Copayments, or copays, are flat fees that plan members pay for each visit to the doctor or every time they fill a prescription. The copay amount can differ based on the type of care sought. For example, a plan might charge a $15 copay for a visit to a general practitioner and a $45 copay for a visit to an urgent care clinic. In addition to copays, cost-sharing also comes in the form of coinsurance, which is expressed in percentages that indicate how much of the covered costs you would be responsible for paying. For example, if a plan has a 20% coinsurance, that means you would be responsible for paying 20% of the final bill and your insurance would cover the remaining 80%.

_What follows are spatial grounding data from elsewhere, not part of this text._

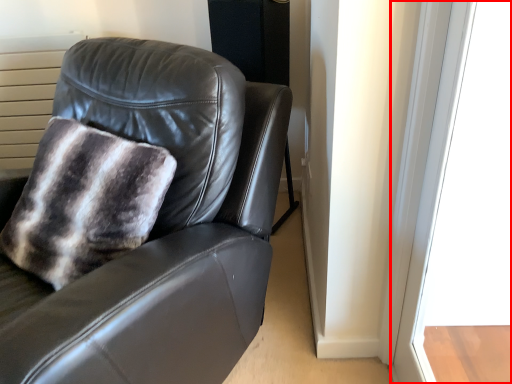 Question: Observing the image, what is the correct spatial positioning of window (annotated by the red box) in reference to chair?

Choices:
 (A) left
 (B) right

Answer: (B) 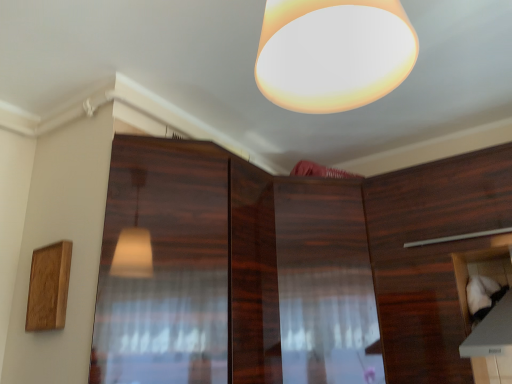 The height and width of the screenshot is (384, 512). What do you see at coordinates (429, 256) in the screenshot?
I see `wooden cabinet at right, which ranks as the second cabinetry in right-to-left order` at bounding box center [429, 256].

Describe the element at coordinates (333, 53) in the screenshot. This screenshot has height=384, width=512. I see `matte white lampshade at upper center` at that location.

What do you see at coordinates (481, 271) in the screenshot?
I see `white fabric at lower right, arranged as the 3th cabinetry when viewed from the left` at bounding box center [481, 271].

Find the location of `wooden cabinet at right, which ranks as the second cabinetry in left-to-right order`. wooden cabinet at right, which ranks as the second cabinetry in left-to-right order is located at coordinates (429, 256).

Between wooden cabinet at right, which ranks as the second cabinetry in right-to-left order, and wooden cabinet at center, arranged as the 3th cabinetry when viewed from the right, which one has smaller size?

Smaller between the two is wooden cabinet at right, which ranks as the second cabinetry in right-to-left order.

Does point (444, 223) lie in front of point (346, 356)?

No, it is not.

The width and height of the screenshot is (512, 384). In order to click on cabinetry located behind the wooden cabinet at right, which ranks as the second cabinetry in right-to-left order in this screenshot , I will do `click(325, 286)`.

From their relative heights in the image, would you say wooden cabinet at right, which ranks as the second cabinetry in right-to-left order, is taller or shorter than wooden cabinet at center, arranged as the 3th cabinetry when viewed from the right?

In the image, wooden cabinet at right, which ranks as the second cabinetry in right-to-left order, appears to be shorter than wooden cabinet at center, arranged as the 3th cabinetry when viewed from the right.

From a real-world perspective, is white fabric at lower right, the 1th cabinetry from the right, positioned over wooden cabinet at right, which ranks as the second cabinetry in right-to-left order, based on gravity?

No.

Is white fabric at lower right, the 1th cabinetry from the right, inside the boundaries of wooden cabinet at right, which ranks as the second cabinetry in left-to-right order, or outside?

white fabric at lower right, the 1th cabinetry from the right, is inside wooden cabinet at right, which ranks as the second cabinetry in left-to-right order.

From the image's perspective, is white fabric at lower right, arranged as the 3th cabinetry when viewed from the left, located beneath wooden cabinet at right, which ranks as the second cabinetry in right-to-left order?

Indeed, from the image's perspective, white fabric at lower right, arranged as the 3th cabinetry when viewed from the left, is shown beneath wooden cabinet at right, which ranks as the second cabinetry in right-to-left order.

Between white fabric at lower right, the 1th cabinetry from the right, and wooden cabinet at right, which ranks as the second cabinetry in left-to-right order, which one has less height?

white fabric at lower right, the 1th cabinetry from the right, is shorter.

Can you confirm if wooden cabinet at center, which ranks as the 1th cabinetry in left-to-right order, is wider than glossy wood screen door at center?

Yes.

From a real-world perspective, which is physically below, wooden cabinet at center, arranged as the 3th cabinetry when viewed from the right, or glossy wood screen door at center?

wooden cabinet at center, arranged as the 3th cabinetry when viewed from the right, is physically lower.

Is wooden cabinet at center, which ranks as the 1th cabinetry in left-to-right order, at the right side of glossy wood screen door at center?

Yes.

Is wooden cabinet at center, arranged as the 3th cabinetry when viewed from the right, bigger than glossy wood screen door at center?

Yes, wooden cabinet at center, arranged as the 3th cabinetry when viewed from the right, is bigger than glossy wood screen door at center.

From a real-world perspective, between wooden cabinet at center, arranged as the 3th cabinetry when viewed from the right, and white fabric at lower right, arranged as the 3th cabinetry when viewed from the left, who is vertically higher?

From a 3D spatial view, wooden cabinet at center, arranged as the 3th cabinetry when viewed from the right, is above.

What's the angular difference between wooden cabinet at center, which ranks as the 1th cabinetry in left-to-right order, and white fabric at lower right, arranged as the 3th cabinetry when viewed from the left,'s facing directions?

The angular difference between wooden cabinet at center, which ranks as the 1th cabinetry in left-to-right order, and white fabric at lower right, arranged as the 3th cabinetry when viewed from the left, is 44.8 degrees.

Is wooden cabinet at center, which ranks as the 1th cabinetry in left-to-right order, in front of white fabric at lower right, the 1th cabinetry from the right?

That is False.

Is glossy wood screen door at center taller or shorter than wooden cabinet at right, which ranks as the second cabinetry in right-to-left order?

Considering their sizes, glossy wood screen door at center has less height than wooden cabinet at right, which ranks as the second cabinetry in right-to-left order.

Is glossy wood screen door at center bigger or smaller than wooden cabinet at right, which ranks as the second cabinetry in left-to-right order?

Clearly, glossy wood screen door at center is smaller in size than wooden cabinet at right, which ranks as the second cabinetry in left-to-right order.

Would you consider glossy wood screen door at center to be distant from wooden cabinet at right, which ranks as the second cabinetry in left-to-right order?

No, there isn't a large distance between glossy wood screen door at center and wooden cabinet at right, which ranks as the second cabinetry in left-to-right order.

Considering the points (188, 297) and (379, 278), which point is behind, point (188, 297) or point (379, 278)?

The point (379, 278) is farther from the camera.

Is white fabric at lower right, the 1th cabinetry from the right, completely or partially inside matte white lampshade at upper center?

No, white fabric at lower right, the 1th cabinetry from the right, is not a part of matte white lampshade at upper center.

Could you tell me if matte white lampshade at upper center is turned towards white fabric at lower right, arranged as the 3th cabinetry when viewed from the left?

Yes, matte white lampshade at upper center is facing white fabric at lower right, arranged as the 3th cabinetry when viewed from the left.

You are a GUI agent. You are given a task and a screenshot of the screen. Output one action in this format:
    pyautogui.click(x=<x>, y=<y>)
    Task: Click on the lamp lying in front of the white fabric at lower right, the 1th cabinetry from the right
    
    Given the screenshot: What is the action you would take?
    pyautogui.click(x=333, y=53)

Is matte white lampshade at upper center in contact with white fabric at lower right, arranged as the 3th cabinetry when viewed from the left?

matte white lampshade at upper center and white fabric at lower right, arranged as the 3th cabinetry when viewed from the left, are not in contact.

What's the angular difference between wooden cabinet at center, arranged as the 3th cabinetry when viewed from the right, and wooden cabinet at right, which ranks as the second cabinetry in right-to-left order,'s facing directions?

44.9 degrees separate the facing orientations of wooden cabinet at center, arranged as the 3th cabinetry when viewed from the right, and wooden cabinet at right, which ranks as the second cabinetry in right-to-left order.

Is wooden cabinet at right, which ranks as the second cabinetry in left-to-right order, completely or partially inside wooden cabinet at center, arranged as the 3th cabinetry when viewed from the right?

Actually, wooden cabinet at right, which ranks as the second cabinetry in left-to-right order, is outside wooden cabinet at center, arranged as the 3th cabinetry when viewed from the right.

From the image's perspective, who appears lower, wooden cabinet at center, arranged as the 3th cabinetry when viewed from the right, or wooden cabinet at right, which ranks as the second cabinetry in right-to-left order?

wooden cabinet at center, arranged as the 3th cabinetry when viewed from the right.

Is wooden cabinet at center, arranged as the 3th cabinetry when viewed from the right, aimed at wooden cabinet at right, which ranks as the second cabinetry in right-to-left order?

No, wooden cabinet at center, arranged as the 3th cabinetry when viewed from the right, is not aimed at wooden cabinet at right, which ranks as the second cabinetry in right-to-left order.

Identify the location of cabinetry behind the wooden cabinet at right, which ranks as the second cabinetry in left-to-right order. (325, 286).

Where is `the 2nd cabinetry positioned above the white fabric at lower right, arranged as the 3th cabinetry when viewed from the left (from a real-world perspective)`? The height and width of the screenshot is (384, 512). the 2nd cabinetry positioned above the white fabric at lower right, arranged as the 3th cabinetry when viewed from the left (from a real-world perspective) is located at coordinates (429, 256).

When comparing their distances from matte white lampshade at upper center, does white fabric at lower right, the 1th cabinetry from the right, or wooden cabinet at right, which ranks as the second cabinetry in right-to-left order, seem further?

Among the two, wooden cabinet at right, which ranks as the second cabinetry in right-to-left order, is located further to matte white lampshade at upper center.

Considering their positions, is matte white lampshade at upper center positioned closer to wooden cabinet at center, which ranks as the 1th cabinetry in left-to-right order, than glossy wood screen door at center?

Among the two, glossy wood screen door at center is located nearer to wooden cabinet at center, which ranks as the 1th cabinetry in left-to-right order.

Which object lies further to the anchor point glossy wood screen door at center, matte white lampshade at upper center or wooden cabinet at right, which ranks as the second cabinetry in left-to-right order?

wooden cabinet at right, which ranks as the second cabinetry in left-to-right order, is positioned further to the anchor glossy wood screen door at center.

Estimate the real-world distances between objects in this image. Which object is further from wooden cabinet at right, which ranks as the second cabinetry in right-to-left order, white fabric at lower right, arranged as the 3th cabinetry when viewed from the left, or glossy wood screen door at center?

Based on the image, glossy wood screen door at center appears to be further to wooden cabinet at right, which ranks as the second cabinetry in right-to-left order.

Looking at the image, which one is located further to white fabric at lower right, arranged as the 3th cabinetry when viewed from the left, wooden cabinet at center, which ranks as the 1th cabinetry in left-to-right order, or matte white lampshade at upper center?

matte white lampshade at upper center is further to white fabric at lower right, arranged as the 3th cabinetry when viewed from the left.

Which object lies nearer to the anchor point white fabric at lower right, arranged as the 3th cabinetry when viewed from the left, glossy wood screen door at center or wooden cabinet at right, which ranks as the second cabinetry in right-to-left order?

Based on the image, wooden cabinet at right, which ranks as the second cabinetry in right-to-left order, appears to be nearer to white fabric at lower right, arranged as the 3th cabinetry when viewed from the left.

Based on their spatial positions, is wooden cabinet at right, which ranks as the second cabinetry in right-to-left order, or white fabric at lower right, arranged as the 3th cabinetry when viewed from the left, closer to glossy wood screen door at center?

wooden cabinet at right, which ranks as the second cabinetry in right-to-left order.

Considering their positions, is matte white lampshade at upper center positioned further to wooden cabinet at center, which ranks as the 1th cabinetry in left-to-right order, than wooden cabinet at right, which ranks as the second cabinetry in left-to-right order?

matte white lampshade at upper center lies further to wooden cabinet at center, which ranks as the 1th cabinetry in left-to-right order, than the other object.

Find the location of a particular element. The image size is (512, 384). cabinetry between matte white lampshade at upper center and wooden cabinet at right, which ranks as the second cabinetry in right-to-left order, in the front-back direction is located at coordinates (481, 271).

I want to click on cabinetry between glossy wood screen door at center and wooden cabinet at right, which ranks as the second cabinetry in right-to-left order, in the horizontal direction, so coord(325,286).

I want to click on lamp located between glossy wood screen door at center and white fabric at lower right, arranged as the 3th cabinetry when viewed from the left, in the left-right direction, so click(x=333, y=53).

Locate an element on the screen. screen door between matte white lampshade at upper center and wooden cabinet at center, which ranks as the 1th cabinetry in left-to-right order, along the z-axis is located at coordinates (163, 266). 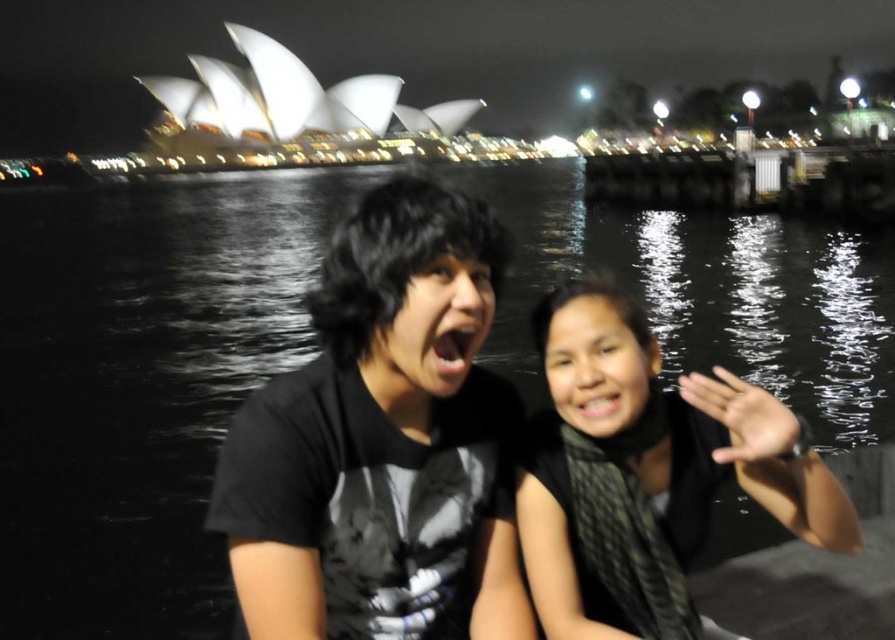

Checking these out-of-pocket costs for services you expect to use is critical in ensuring it fits your budget. Also consider your preferred plan’s out-of-pocket maximum, which is the most you would be expected to pay for covered services each year. In 2023, the maximum out-of-pocket cost for marketplace plans is $9,100 for an individual.
4. Look at Your State’s Exchange Options and Get Quotes
People living in states with health insurance exchanges can visit their marketplace to browse available insurance plans. Residents in states without their own health insurance exchanges will use the federal marketplace.
Each state-based exchange works differently, but shoppers generally start by entering their ZIP code, age, household size, and total annual household income. Then, they can view a list of plans available in their area, including estimated premiums. From there, you can choose to look at the details about each plan’s network type, costs, and covered health services.
However, you do not need to shop for health insurance plans in the marketplace entirely on your own. Shoppers can call their state’s marketplace service phone number or work with a licensed health insurance agent or broker.
5. Make Your Selection and Enroll
After choosing a plan, complete the marketplace application or allow your health insurance agent to complete it on your behalf. Online and phone applications can take about 45 minutes to complete, so set aside adequate time to fill out the forms and answer the questions. Be prepared to provide information about each member of your household that will be on the plan, including their Social Security numbers, birth dates, and employer and income information.
Once you enroll, watch your mailbox for a welcome packet and ID card from the insurer, or download the electronic health insurance card if applicable. Your insurer will provide you with information about your plan’s benefits and network, as well as when the coverage starts. Generally, enrolling by December 15th means coverage starts on January 1st of the following year.